▶ **Exercise brief**: Within the listing that follows, how many lines contain the word "slide"? Only the number is wanted.

▶ **Source material**:
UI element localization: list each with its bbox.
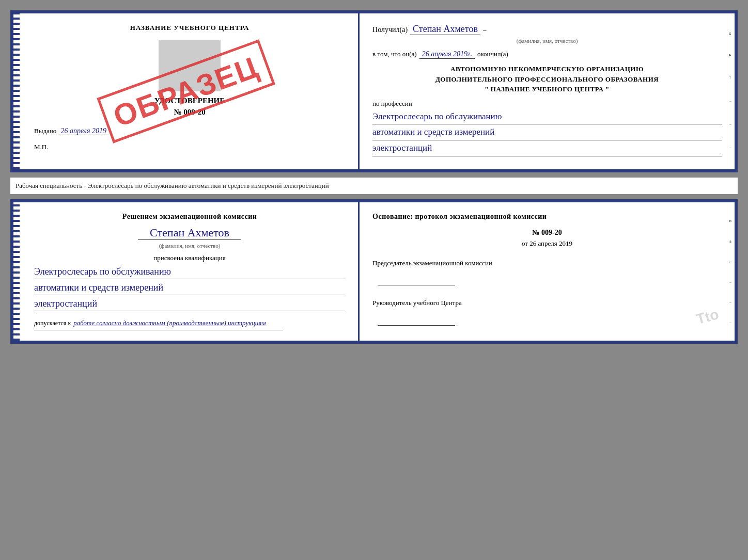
org-block: АВТОНОМНУЮ НЕКОММЕРЧЕСКУЮ ОРГАНИЗАЦИЮ ДО… <box>372 64 722 94</box>
right-panel-top: и а ← – – – Получил(а) Степан Ахметов – … <box>360 13 735 169</box>
po-professii: по профессии <box>372 100 722 108</box>
spine-r-d1: – <box>729 280 731 284</box>
rukovoditel-block: Руководитель учебного Центра <box>372 298 722 328</box>
ot-date: 26 апреля 2019 <box>529 239 572 247</box>
vydano-prefix: Выдано <box>34 127 56 135</box>
spine-r-d2: – <box>729 300 731 305</box>
spine-r-и: и <box>729 218 731 223</box>
separator-text: Рабочая специальность - Электрослесарь п… <box>10 178 738 194</box>
predsedatel-label: Председатель экзаменационной комиссии <box>372 258 722 268</box>
profession-line1: Электрослесарь по обслуживанию <box>372 110 722 125</box>
name-block-bottom: Степан Ахметов <box>34 226 345 240</box>
osnovanie-title: Основание: протокол экзаменационной коми… <box>372 213 722 221</box>
vtom-row: в том, что он(а) 26 апреля 2019г. окончи… <box>372 50 722 59</box>
profession-line3: электростанций <box>372 142 722 156</box>
bottom-document: Решением экзаменационной комиссии Степан… <box>10 199 738 344</box>
protocol-nomer: № 009-20 <box>372 229 722 237</box>
photo-placeholder <box>159 40 221 91</box>
qual-line3: электростанций <box>34 297 345 311</box>
top-document: НАЗВАНИЕ УЧЕБНОГО ЦЕНТРА УДОСТОВЕРЕНИЕ №… <box>10 10 738 172</box>
spine-text-и: и <box>728 33 733 35</box>
spine-text-left: ← <box>728 75 733 79</box>
fio-label-bottom: (фамилия, имя, отчество) <box>34 243 345 249</box>
vtom-suffix: окончил(а) <box>477 50 508 58</box>
fio-label-top: (фамилия, имя, отчество) <box>372 38 722 44</box>
dopuskaetsya-prefix: допускается к <box>34 319 71 327</box>
vydano-date: 26 апреля 2019 <box>58 127 109 135</box>
org-line2: ДОПОЛНИТЕЛЬНОГО ПРОФЕССИОНАЛЬНОГО ОБРАЗО… <box>372 74 722 85</box>
spine-dash3: – <box>729 146 731 150</box>
ot-prefix: от <box>522 239 528 247</box>
udostoverenie-label: УДОСТОВЕРЕНИЕ <box>34 97 345 105</box>
vydano-row: Выдано 26 апреля 2019 <box>34 127 345 135</box>
poluchil-prefix: Получил(а) <box>372 26 408 34</box>
page-wrapper: НАЗВАНИЕ УЧЕБНОГО ЦЕНТРА УДОСТОВЕРЕНИЕ №… <box>10 10 738 344</box>
rukovoditel-label: Руководитель учебного Центра <box>372 298 722 308</box>
spine-text-а: а <box>728 54 733 56</box>
bottom-left-panel: Решением экзаменационной комиссии Степан… <box>13 202 360 341</box>
org-line1: АВТОНОМНУЮ НЕКОММЕРЧЕСКУЮ ОРГАНИЗАЦИЮ <box>372 64 722 74</box>
protocol-date: от 26 апреля 2019 <box>372 239 722 248</box>
predsedatel-block: Председатель экзаменационной комиссии <box>372 258 722 288</box>
dopuskaetsya-text: работе согласно должностным (производств… <box>73 319 266 327</box>
resheniem-title: Решением экзаменационной комиссии <box>34 213 345 221</box>
nomer-top: № 009-20 <box>34 108 345 117</box>
spine-r-d3: – <box>729 321 731 325</box>
spine-dash2: – <box>729 122 731 126</box>
prisvoena: присвоена квалификация <box>34 254 345 262</box>
qual-line1: Электрослесарь по обслуживанию <box>34 265 345 279</box>
mp-label: М.П. <box>34 143 345 151</box>
qual-line2: автоматики и средств измерений <box>34 281 345 295</box>
poluchil-name: Степан Ахметов <box>410 24 480 35</box>
org-line3: " НАЗВАНИЕ УЧЕБНОГО ЦЕНТРА " <box>372 84 722 94</box>
spine-dash1: – <box>729 99 731 103</box>
org-name-top: НАЗВАНИЕ УЧЕБНОГО ЦЕНТРА <box>34 24 345 32</box>
dopuskaetsya-row: допускается к работе согласно должностны… <box>34 319 345 327</box>
qual-block-bottom: Электрослесарь по обслуживанию автоматик… <box>34 265 345 311</box>
profession-line2: автоматики и средств измерений <box>372 126 722 140</box>
left-panel-top: НАЗВАНИЕ УЧЕБНОГО ЦЕНТРА УДОСТОВЕРЕНИЕ №… <box>13 13 360 169</box>
poluchil-row: Получил(а) Степан Ахметов – <box>372 24 722 35</box>
spine-r-а: а <box>729 239 731 244</box>
profession-block: Электрослесарь по обслуживанию автоматик… <box>372 110 722 156</box>
spine-r-left: ← <box>728 260 733 264</box>
bottom-right-panel: и а ← – – – Основание: протокол экзамена… <box>360 202 735 341</box>
vtom-date: 26 апреля 2019г. <box>419 50 475 59</box>
predsedatel-line <box>378 285 455 285</box>
poluchil-dash: – <box>483 26 487 34</box>
rukovoditel-line <box>378 325 455 326</box>
vtom-prefix: в том, что он(а) <box>372 50 417 58</box>
bottom-name: Степан Ахметов <box>138 226 241 240</box>
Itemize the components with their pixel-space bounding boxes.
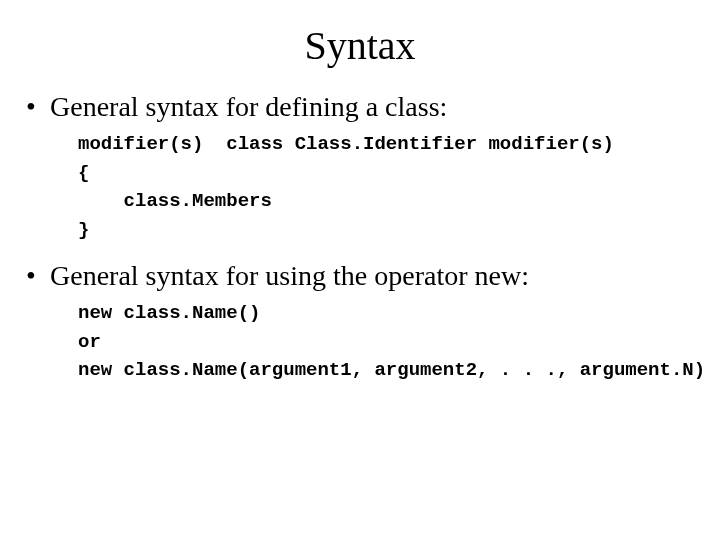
bullet-item: General syntax for defining a class: mod…	[22, 89, 698, 244]
slide: Syntax General syntax for defining a cla…	[0, 22, 720, 540]
code-block: new class.Name() or new class.Name(argum…	[78, 299, 698, 385]
bullet-text: General syntax for defining a class:	[50, 91, 447, 122]
bullet-list: General syntax for defining a class: mod…	[22, 89, 698, 385]
slide-content: General syntax for defining a class: mod…	[0, 89, 720, 385]
slide-title: Syntax	[0, 22, 720, 69]
code-block: modifier(s) class Class.Identifier modif…	[78, 130, 698, 244]
bullet-text: General syntax for using the operator ne…	[50, 260, 529, 291]
bullet-item: General syntax for using the operator ne…	[22, 258, 698, 385]
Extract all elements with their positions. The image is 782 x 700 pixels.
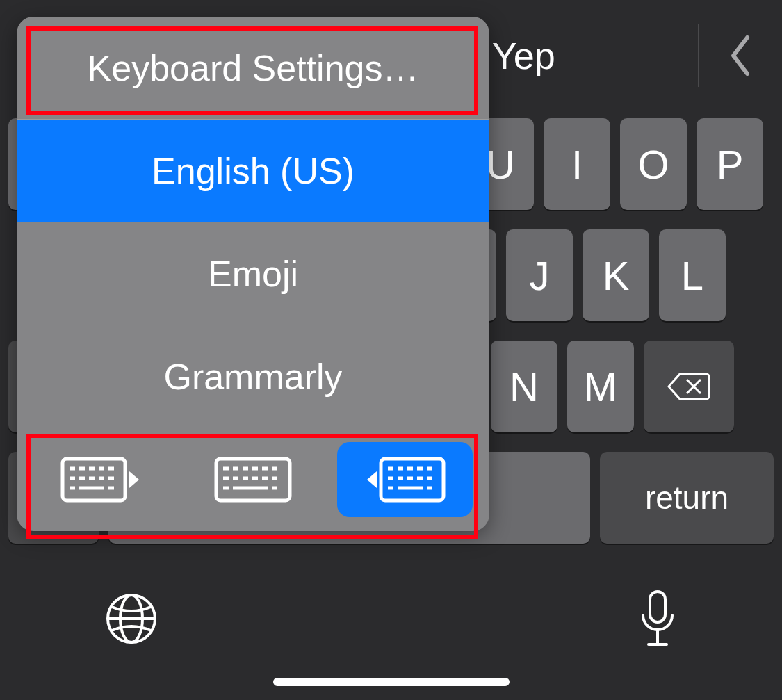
collapse-suggestions[interactable] xyxy=(699,33,782,78)
keyboard-option-label: English (US) xyxy=(152,150,355,192)
svg-rect-5 xyxy=(650,592,665,622)
keyboard-option-grammarly[interactable]: Grammarly xyxy=(17,325,489,428)
dictation-button[interactable] xyxy=(637,589,678,649)
dock-right-button[interactable] xyxy=(337,442,473,517)
globe-icon xyxy=(104,592,158,646)
keyboard-switcher-popup: Keyboard Settings… English (US) Emoji Gr… xyxy=(17,17,489,531)
keyboard-dock-left-icon xyxy=(60,455,142,505)
mic-icon xyxy=(637,589,678,649)
key-l[interactable]: L xyxy=(659,229,726,321)
keyboard-option-label: Grammarly xyxy=(163,356,342,398)
svg-marker-22 xyxy=(129,471,139,488)
keyboard-dock-right-icon xyxy=(364,455,446,505)
chevron-left-icon xyxy=(728,33,753,78)
home-indicator[interactable] xyxy=(273,678,510,686)
key-backspace[interactable] xyxy=(644,341,734,432)
keyboard-layout-row xyxy=(17,428,489,531)
key-o[interactable]: O xyxy=(620,118,687,210)
key-k[interactable]: K xyxy=(583,229,649,321)
keyboard-option-label: Emoji xyxy=(208,253,298,295)
key-j[interactable]: J xyxy=(506,229,573,321)
key-m[interactable]: M xyxy=(567,341,634,432)
dock-left-button[interactable] xyxy=(33,442,169,517)
keyboard-settings-label: Keyboard Settings… xyxy=(88,47,419,89)
key-p[interactable]: P xyxy=(697,118,763,210)
backspace-icon xyxy=(666,370,712,403)
keyboard-option-emoji[interactable]: Emoji xyxy=(17,222,489,325)
key-n[interactable]: N xyxy=(491,341,557,432)
globe-button[interactable] xyxy=(104,592,158,646)
key-return[interactable]: return xyxy=(600,452,774,544)
keyboard-full-icon xyxy=(212,455,294,505)
keyboard-option-english[interactable]: English (US) xyxy=(17,120,489,222)
key-i[interactable]: I xyxy=(544,118,610,210)
svg-marker-39 xyxy=(367,471,377,488)
keyboard-settings-item[interactable]: Keyboard Settings… xyxy=(17,17,489,120)
bottom-bar xyxy=(0,570,782,667)
dock-full-button[interactable] xyxy=(186,442,321,517)
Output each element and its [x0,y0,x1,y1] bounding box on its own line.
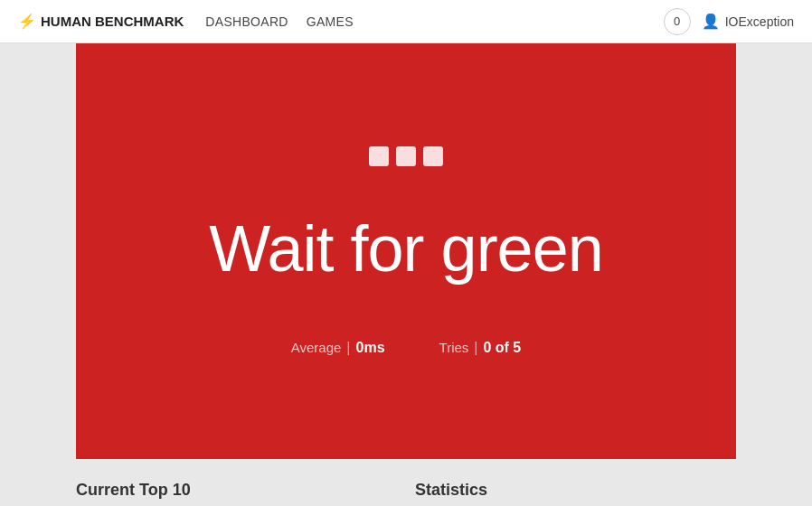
dot-3 [423,146,443,166]
bolt-icon: ⚡ [18,13,36,30]
content-column: Wait for green Average | 0ms Tries | 0 o… [76,43,736,506]
score-badge: 0 [664,8,691,35]
game-title: Wait for green [209,211,603,286]
average-value: 0ms [356,340,385,356]
bottom-section: Current Top 10 Statistics [76,459,736,506]
average-stat: Average | 0ms [291,340,385,356]
average-label: Average [291,340,342,355]
dot-1 [369,146,389,166]
navbar: ⚡ HUMAN BENCHMARK DASHBOARD GAMES 0 👤 IO… [0,0,812,43]
tries-value: 0 of 5 [483,340,521,356]
top10-card: Current Top 10 [76,481,397,506]
tries-stat: Tries | 0 of 5 [439,340,522,356]
nav-right: 0 👤 IOException [664,8,794,35]
tries-label: Tries [439,340,469,355]
nav-links: DASHBOARD GAMES [205,14,353,30]
average-separator: | [346,340,350,356]
tries-separator: | [474,340,477,356]
user-button[interactable]: 👤 IOException [702,13,794,30]
dots-row [369,146,443,166]
nav-games[interactable]: GAMES [307,14,354,29]
brand-name: HUMAN BENCHMARK [41,14,184,29]
user-icon: 👤 [702,13,720,30]
username: IOException [725,14,794,29]
statistics-card: Statistics [415,481,736,506]
page-wrapper: Wait for green Average | 0ms Tries | 0 o… [0,43,812,506]
brand-link[interactable]: ⚡ HUMAN BENCHMARK [18,13,184,30]
game-area[interactable]: Wait for green Average | 0ms Tries | 0 o… [76,43,736,459]
game-stats: Average | 0ms Tries | 0 of 5 [291,340,522,356]
dot-2 [396,146,416,166]
statistics-heading: Statistics [415,481,736,500]
nav-dashboard[interactable]: DASHBOARD [205,14,288,29]
top10-heading: Current Top 10 [76,481,397,500]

▶ **Problem solution**: 3